С Московской областью посложнее. Если Москва все-таки такая, сконцентрированная, то Московская область сильно разбросана. И, наверное, поэтому проблемы не сильно видны, потому что правительство находится в Красногорске, а Красногорск – это более-менее современный город с современными больницами. И если судить по состоянию Московской области и по Красногорску или по тому же большому медицинскому клиническому центру, который строится на территории Московской области Пановым, то это ошибочное [суждение].
– Давайте по Балашихе будем судить. Красногорск – на одной части карты, а Балашиха, она внизу, на несчастном востоке Москвы, где всегда все приходит в последнюю очередь. Там как?
– Большая проблема – это кадровый ресурс. Когда мы два-три месяца назад обсуждали новую концепцию здравоохранения в Госдуме, одним из моих предложений было уравнять зарплаты медикам по России, потому что Москва в три-четыре раза больше платит зарплаты. Естественно, тут и доступность – сел на машину, доехал за 15-30 минут – и при этом ты зарабатываешь в три-четыре раза больше, чем у себя дома. Эта проблема, она есть. И поэтому кадровый дефицит очень острый и в Балашихе, в Пушкинском районе, Щелково, Ивантеевке, Электроуглях, Ступино. Даже из Тверской области и Твери люди ездят на работу в Москву – вы можете себе представить. Это ты сел на экспресс, за час доехал до Москвы.
– Ты работаешь в Москве, зарабатываешь приличные деньги, приезжаешь в Тверскую область, делишься с врачом – лечишься-то ты там. Так это работает? Там же есть платная медицина, там должны быть способы распределения благ, потому что, если ты живешь в Тверской области, ты же все равно хочешь лечиться нормально, а у врача в Тверской области маленькая зарплата – явно меньше, чем в Москве.
– Конечно, там есть медицинские центры, и это их, может быть, и спасает – частные центры, частное здравоохранение. В регионах сейчас достаточно хорошо развиваются и открываются очень много сетевых структур, потому что все-таки частная медицина может дать больше возможностей. Тот же уровень зарплаты лучше в регионах для врачей. И многие работают в государственных [учреждениях] на полставки и на полставки [в частных клиниках].
– Можно сказать, что в регионах России в той системе распределения средств, которая существует, только частная медицина может оказывать нормальные качественные услуги. И развиваться, скорее всего, они будут в сторону частной медицины, а не государственной?
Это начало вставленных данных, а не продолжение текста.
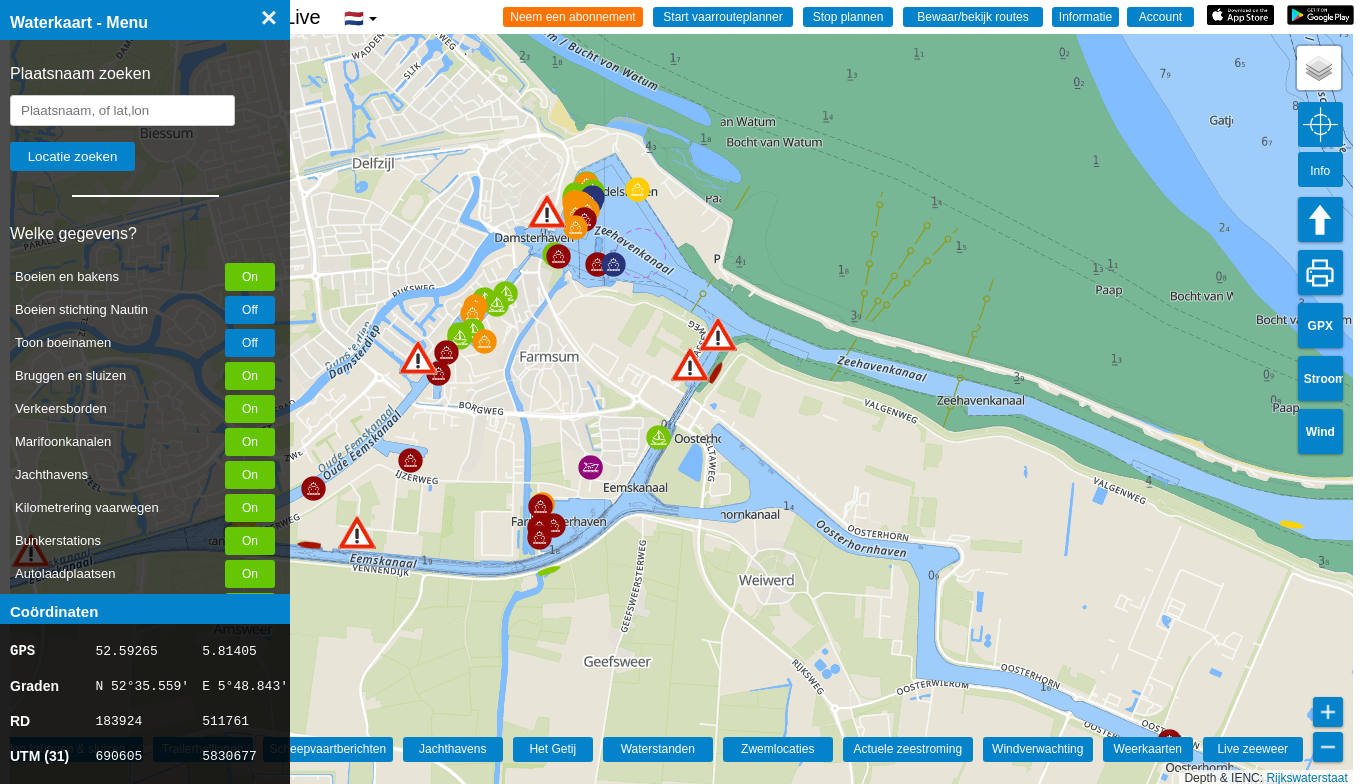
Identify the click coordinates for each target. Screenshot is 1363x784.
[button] (357, 532)
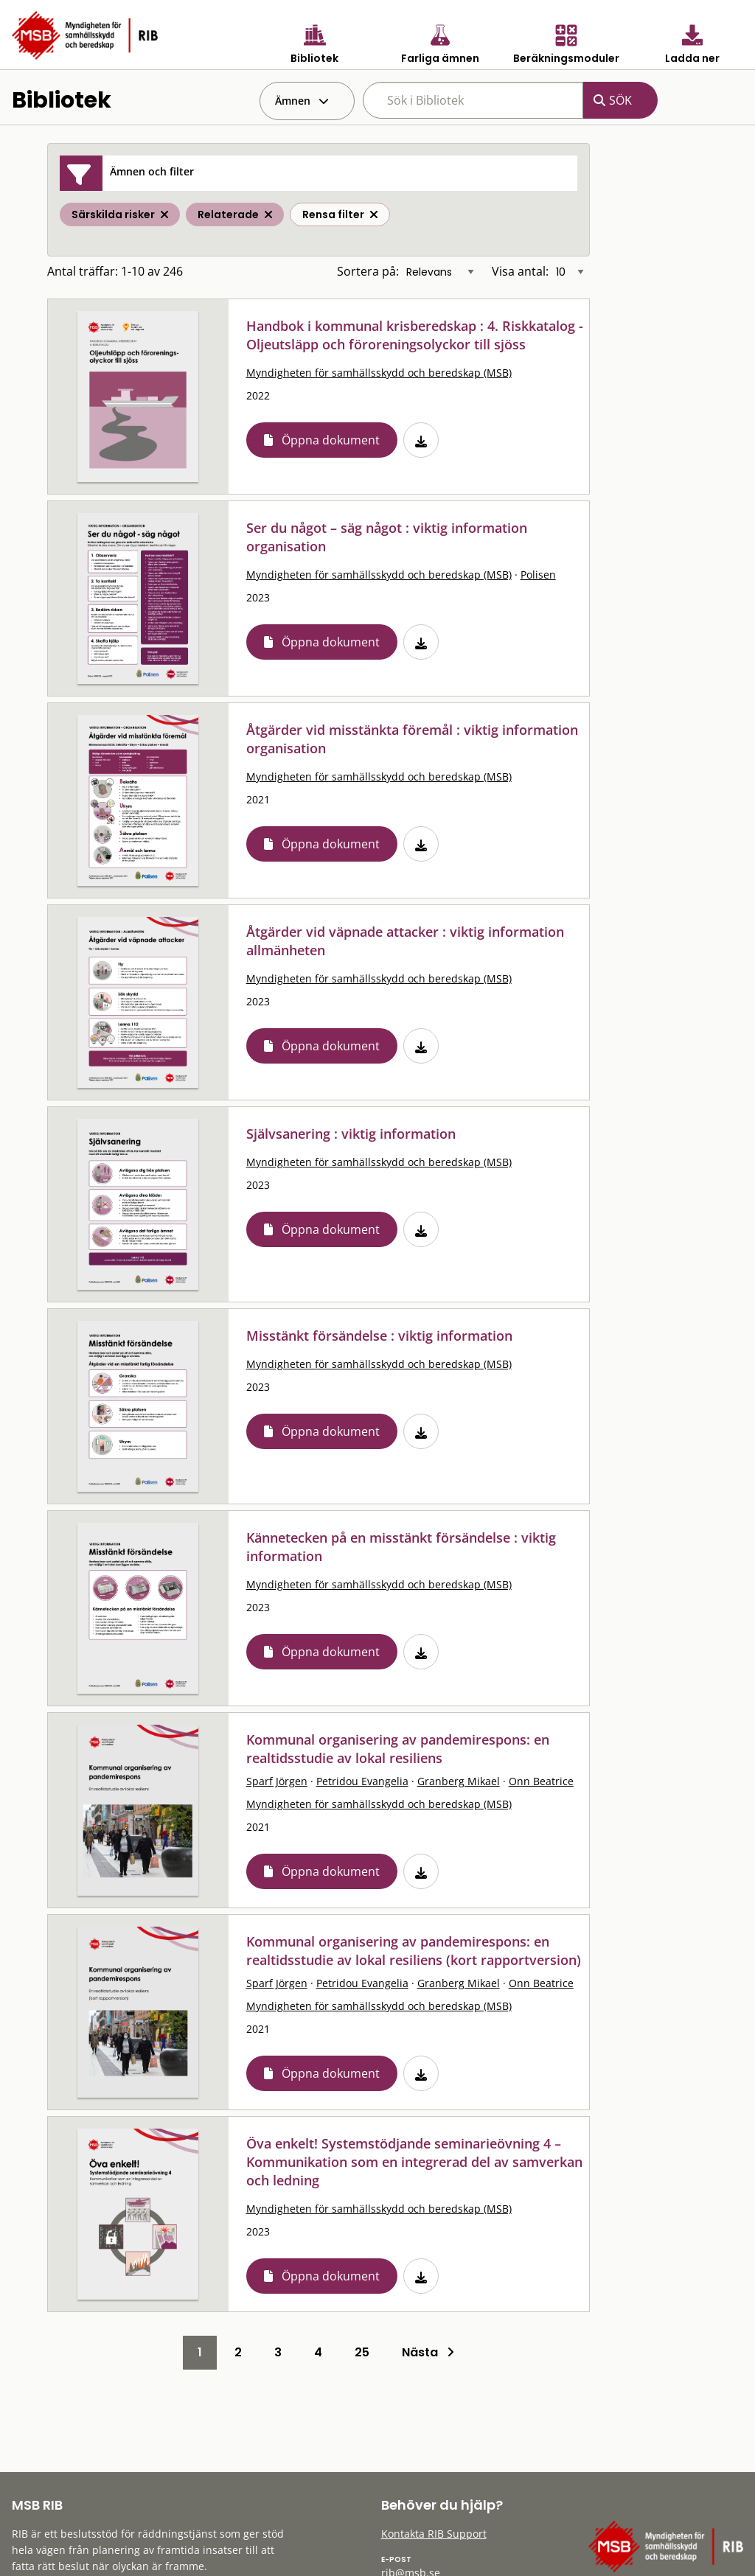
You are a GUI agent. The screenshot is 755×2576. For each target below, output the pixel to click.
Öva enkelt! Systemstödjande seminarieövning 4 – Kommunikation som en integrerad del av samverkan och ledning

– Так сложно сказать, потому что у нас есть в регионах достаточно сильные научно-исследовательские институты и центры, в которые ездят даже из Москвы лечиться. И там все-таки уровень квалификации специалистов тоже достаточно высок, и их намного меньше. Их не так много, но они есть. Просто действительно именно в своем обращении к Федеральному собранию Владимир Владимирович поднял этот вопрос, и мы надеемся, что к концу года уже будут приняты все тарифы, которые будут уравнивать зарплату медикам по всей России. То есть она должна будет подниматься к московской зарплате.